Глаза Рамиро закрылись. Он затряс головой:
— По вашему… приказу.
— А я так не думаю, Рамиро. Неужели я когда-нибудь велел вам сжигать детей?
— Вы сказали мне… любыми средствами… если необходимо…
— Да… верно. Тогда вы имели право. Признаю. Но нынче пользу мне может принести только ваша смерть. Хотите, я убью вас сейчас, Рамиро? Покончить с вашими страданиями?
Безмолвная пауза. Судорожное рыдание.
— Да, — вдруг произнес он с неожиданной решимостью.
— Отлично. Мы избавим вас от боли. Вы лишь должны сделать нам последние признания. Те, что вы еще скрываете.
Молчание. Хриплое, булькающее кровью дыхание. Тихий завывающий стон.
— Черт с ним, Микелотто, отпустим его. И выбросим на площадь.
— НЕТ! Умоляю… я все… расскажу.
— Я слушаю.
И он выдал мне план Вителлодзо. Меткий лучник. Проявление дружбы — неожиданное убийство.
— Ладно, — сказал я. — Микелотто, у вас есть время до рассвета. Посмотрим, удастся ли вытянуть из него еще хоть что-нибудь. Я вернусь с рассветом.
Мы сплясали три быстрых танца и поболтали, решив немного передохнуть. На лице Леонардо прочно обосновалась улыбка, он уже беспечно веселился; мне не запомнилось, о чем именно мы потом разговаривали. Зато запомнились движения его рук, сопровождавшие его речи жесты, наша близость, когда я склонялась к нему, чтобы лучше расслышать его слова, и пальцы его руки, иногда, как бы случайно, касавшиеся моей груди.
В какой-то момент я заметила, как Никколо отплясывал с куртизанкой: оба они пьяно раскачивались и наступали друг другу на ноги. Мы с Леонардо переглянулись и расхохотались. А немного позже я увидела входящего в зал Чезаре. Или, вернее, сначала я почувствовала, как внезапно напряглись под моими руками плечи Леонардо.
— Успокойтесь… — прошептала я ему на ухо, — герцог потерял ко мне интерес.
А еще позднее я увидела, как Чезаре целовался с молодой чезенской дворянкой, а ее супруг молча наблюдал за ними издалека. Я показала эту сцену Леонардо, и он кивнул. На его лице появилось необычно расслабленное выражение, а дыхание стало затрудненным. Но вскоре заиграли медленную мелодию, и мы исполнили этот танец в более интимной манере. И тогда я поняла, чем завершится эта ночь.
Воздух в ее комнате был насыщен теплой сладостью, в камине пылали кедровые поленья.
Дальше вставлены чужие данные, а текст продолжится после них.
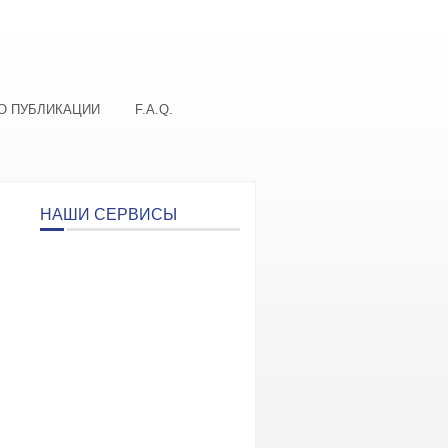
О ПУБЛИКАЦИИ
F.A.Q.
НАШИ СЕРВИСЫ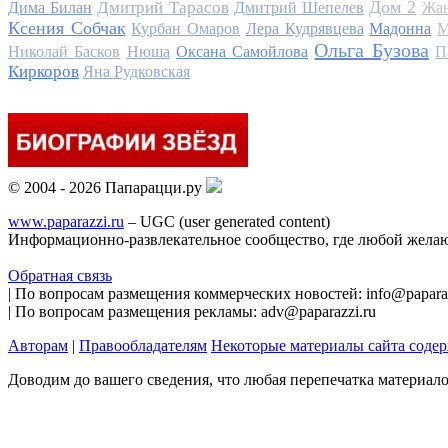
Дом 2
Дмитрий Тарасов
Дима Билан
Дмитрий Шепелев
Жан
Ксения Собчак
Курбан Омаров
Лера Кудрявцева
Мадонна
М
Ольга Бузова
Николай Басков
Нюша
Оксана Самойлова
П
Киркоров
Яна Рудковская
© 2004 - 2026 Папарацци.ру
www.paparazzi.ru
– UGC (user generated content)
Информационно-развлекательное сообщество, где любой желаю
Обратная связь
| По вопросам размещения коммерческих новостей: info@paparaz
| По вопросам размещения рекламы: adv@paparazzi.ru
Авторам
|
Правообладателям
Некоторые материалы сайта соде
Доводим до вашего сведения, что любая перепечатка материал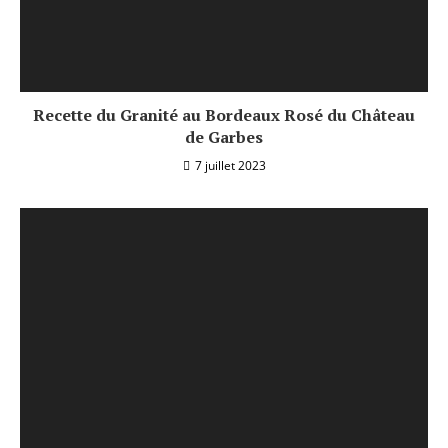
Recette du Granité au Bordeaux Rosé du Château
de Garbes
7 juillet 2023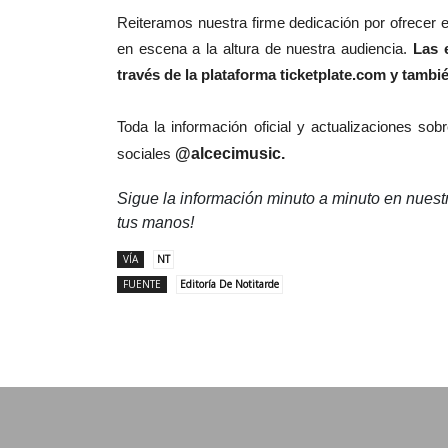
Reiteramos nuestra firme dedicación por ofrecer 
en escena a la altura de nuestra audiencia.
Las 
través de la plataforma ticketplate.com y tamb
Toda la información oficial y actualizaciones so
sociales
@alcecimusic.
Sigue la información minuto a minuto en nues
tus manos!
VÍA
NT
FUENTE
Editoría De Notitarde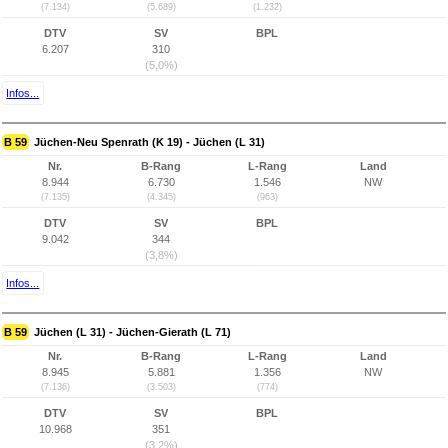
(7.134)
(5.689)
(1.232)
DTV
SV
BPL
6.207
310
(5,0%)
Infos...
B 59
Jüchen-Neu Spenrath (K 19) - Jüchen (L 31)
Nr.
B-Rang
L-Rang
Land
8.944
6.730
1.546
NW
(7.135)
(4.345)
(963)
DTV
SV
BPL
9.042
344
(3,8%)
Infos...
B 59
Jüchen (L 31) - Jüchen-Gierath (L 71)
Nr.
B-Rang
L-Rang
Land
8.945
5.881
1.356
NW
(7.136)
(3.503)
(774)
DTV
SV
BPL
10.968
351
(3,2%)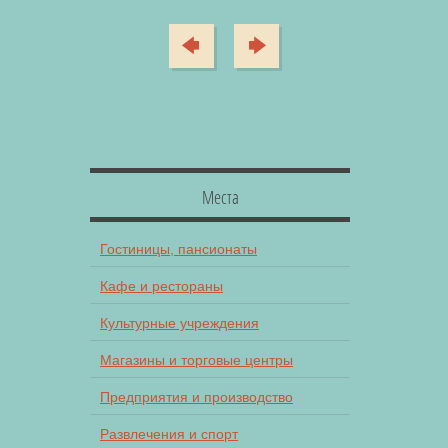
Места
Гостиницы, пансионаты
Кафе и рестораны
Культурные учреждения
Магазины и торговые центры
Предприятия и производство
Развлечения и спорт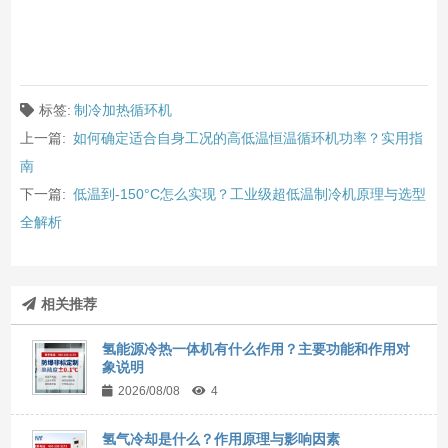
标签:
制冷加热循环机
上一篇:
如何确定适合自身工况的高低温恒温循环机功率？实用指
南
下一篇:
低温到-150°C怎么实现？工业级超低温制冷机原理与选型
全解析
相关推荐
氢能源冷热一体机有什么作用？主要功能和作用对
象说明
2026/08/08
4
氢气冷却是什么？作用原理与影响因素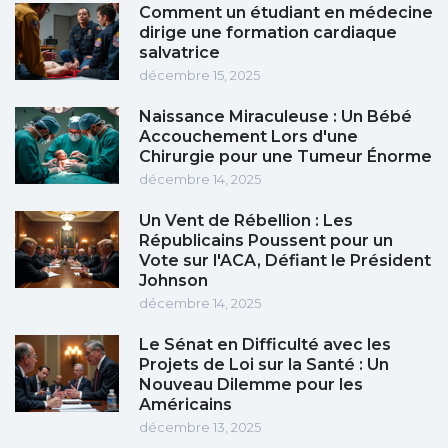
Comment un étudiant en médecine
dirige une formation cardiaque
salvatrice
décembre 15, 2025
Naissance Miraculeuse : Un Bébé
Accouchement Lors d'une
Chirurgie pour une Tumeur Énorme
décembre 14, 2025
Un Vent de Rébellion : Les
Républicains Poussent pour un
Vote sur l'ACA, Défiant le Président
Johnson
décembre 14, 2025
Le Sénat en Difficulté avec les
Projets de Loi sur la Santé : Un
Nouveau Dilemme pour les
Américains
décembre 13, 2025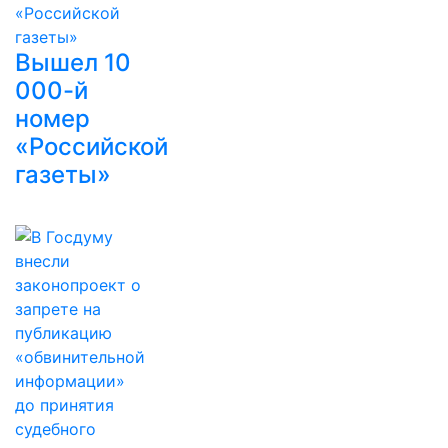
Вышел 10
000-й
номер
«Российской
газеты»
Я услышал, как за моей спиной щелкнул дверной замок, и прикрыл глаза. Сегодня мы выпили слишком много вина. Доротея дорога мне, и я ревниво наблюдал за ее танцами с другими мужчинами, однако не собирался вводить ее в заблуждение. У меня вдруг возникло ощущение, будто я стремительно бегу с холма — мне хотелось остановиться, вернуться к себе, но было слишком поздно.
Лишь знания порождают в людях и любовь, и ненависть.
Но она прервала мои размышления, обняв меня, ее поцелуи ласкали мою шею; потом, расстегнув рубашку, она начала целовать мне грудь, обдавая горячим дыханием; ее зубы, покусывая, щекотали мой живот.
И они будут возбужденно искать те прекраснейшие явления…
Она выскользнула из платья и увлекла меня за полог ее ложа. Там, в темной духоте, я почувствовал себя котом в мешке. Она встала на колени и, словно оседлав мои бедра, начала склоняться вперед, ее груди прижались к моей груди, а язык оказался у меня во рту…
Дабы овладеть ими и извлечь их самые низменные стороны.